Since sBTLA is increased in sepsis/critical illness and results from the alternative RNA splicing analysis implied that nature of the process had changed, experiments were undertaken to assess a biological significance of sBTLA. Splenocytes from mice with critical illness or controls were cultured with a BTLA fusion protein and cytokines and cellular proliferation were assessed. In the supernatant of the cells there was no significant difference in the levels of granulocyte-monocyte colony stimulating factor (GM-CSF), interferon (IFN)-gamma, interleukin (IL)-1beta, IL-2, IL-4, IL-5, IL-12p70, IL-13, IL-18, IL-10, IL-17a, IL-22, IL-23, or tumor necrosis factor (TNF)-alpha based upon the source of the cells (critically ill mice or control) or level of BTLA (1000 ng/mL vs 10,000 ng/mL). Cells from mice with critical illness produced significantly more IL-6 (Diff of means 5.919, p = 0.41, Fig. 4a), IL-9 (Diff of means 5.410, p = 0.019, Fig. 4b) and IL-27 (Diff of means 0.549, p = 0.044, Fig. 4c), but there was no influence on the sBTLA fusion protein. Cellular proliferation was increased in cells from mice with critical illness (Diff of Means 1.615, p = 0.004, Fig. 4d). Although there were no changes in cytokine production during the co-culture with the BTLA fusion protein across the two cell groups (critically ill and controls), the 1000 ng sBTLA/mL resulted in increased proliferation when comparing cells from mice with critical illness (Diff of means 2.112, p = 0.021) to controls.
Fig. 4
Fig. 4

– Ex Vivo Experiments with BTLA Fusion Protein: When cells came from mice with critical illness there were increased levels of IL-6 (p = 0.41, Figure a), IL-9 (p = 0.019, Figure b), IL-27 (p = 0.044, Figure c) and cellular proliferation (p = 0.004, Figure d). The addition of 1000 ng/mL of BTLA fusion protein also increased cellular proliferation (p = 0.021, Figure d)

Discussion

In this study we have again found that sBTLA levels are increased in humans with sepsis, but also in a murine model of critical illness (Fig. 1a and b) and this is inline with previous clinical studies of sBTLA (Lange et al., 2017).
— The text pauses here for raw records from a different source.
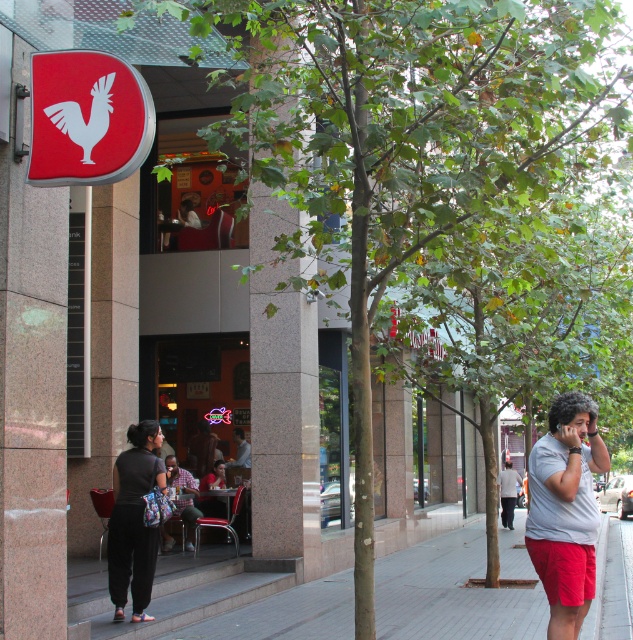 In the scene shown: Who is more forward, (558, 621) or (154, 448)?

Point (558, 621)

Does gray cotton t-shirt at center appear under dark gray fabric pants at lower left?

No, gray cotton t-shirt at center is not below dark gray fabric pants at lower left.

Does point (586, 470) come closer to viewer compared to point (120, 504)?

Yes, point (586, 470) is in front of point (120, 504).

Where is `gray cotton t-shirt at center`? gray cotton t-shirt at center is located at coordinates (565, 509).

Is concrete pavement at lower left shorter than dark gray fabric pants at lower left?

Incorrect, concrete pavement at lower left's height does not fall short of dark gray fabric pants at lower left's.

Does concrete pavement at lower left come in front of dark gray fabric pants at lower left?

Yes, concrete pavement at lower left is closer to the viewer.

Who is more forward, (308, 634) or (130, 564)?

Point (130, 564)

Identify the location of concrete pavement at lower left. This screenshot has height=640, width=633. point(451,595).

Does gray cotton t-shirt at center appear under white cotton shirt at right?

Actually, gray cotton t-shirt at center is above white cotton shirt at right.

Is point (565, 435) positioned before point (505, 506)?

Yes, it is in front of point (505, 506).

Locate an element on the screen. This screenshot has width=633, height=640. gray cotton t-shirt at center is located at coordinates (565, 509). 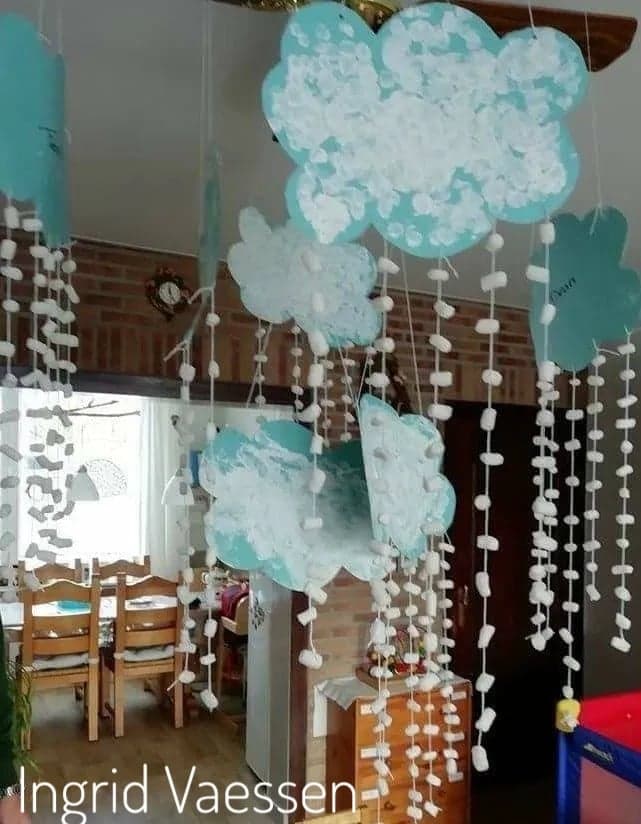 In order to click on clock in this screenshot , I will do `click(163, 298)`. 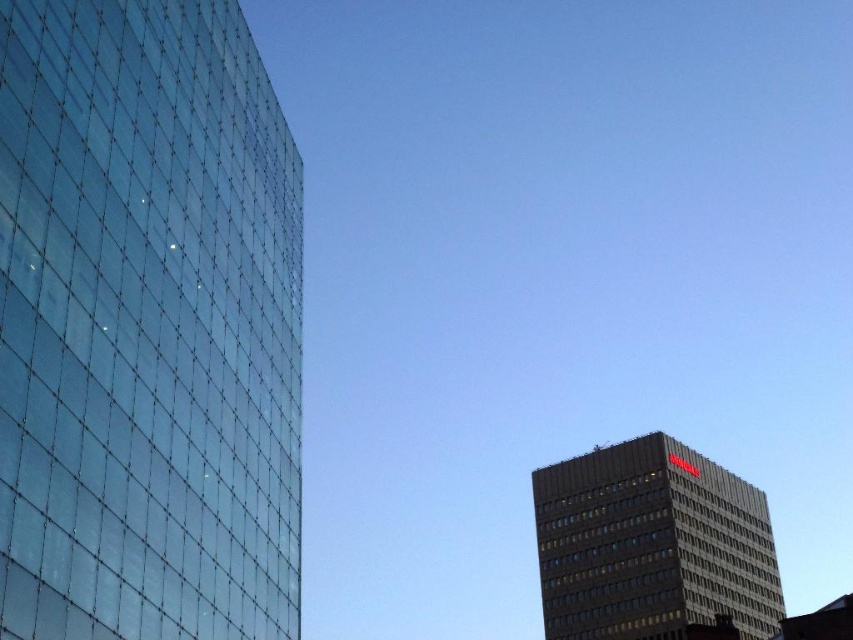 This screenshot has height=640, width=853. I want to click on transparent glass building at left, so click(x=146, y=324).

Is transparent glass building at left wider than dark gray concrete building at lower right?

Incorrect, transparent glass building at left's width does not surpass dark gray concrete building at lower right's.

Who is more distant from viewer, (x=276, y=291) or (x=628, y=529)?

Positioned behind is point (x=628, y=529).

Locate an element on the screen. This screenshot has height=640, width=853. transparent glass building at left is located at coordinates (146, 324).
Further, we show that the rise sBTLA, on hospital day 0, was able to predict the diagnosis of sepsis (Fig. 1d) with prognostic capacity close to SOFA and other soluble co-inhibitory receptors/checkpoint proteins recently reported (Singer et al., 2016; Banerjee et al., 2018). Previous work has focused on the influence of membrane bound BTLA relative to outcomes in the murine model and ICU patients (Shubin et al., 2012; Shubin et al., 2013; Shubin et al., 2011) as assessed by flow cytometry. Assessing sBTLA is easier as it can be accomplished via ELISA of the serum and as such could be a novel biomarker for sepsis with a quicker throughput compared to flow cytometry or bacterial cultures (Shao et al., 2015; Sherwood & Hotchkiss, 2013).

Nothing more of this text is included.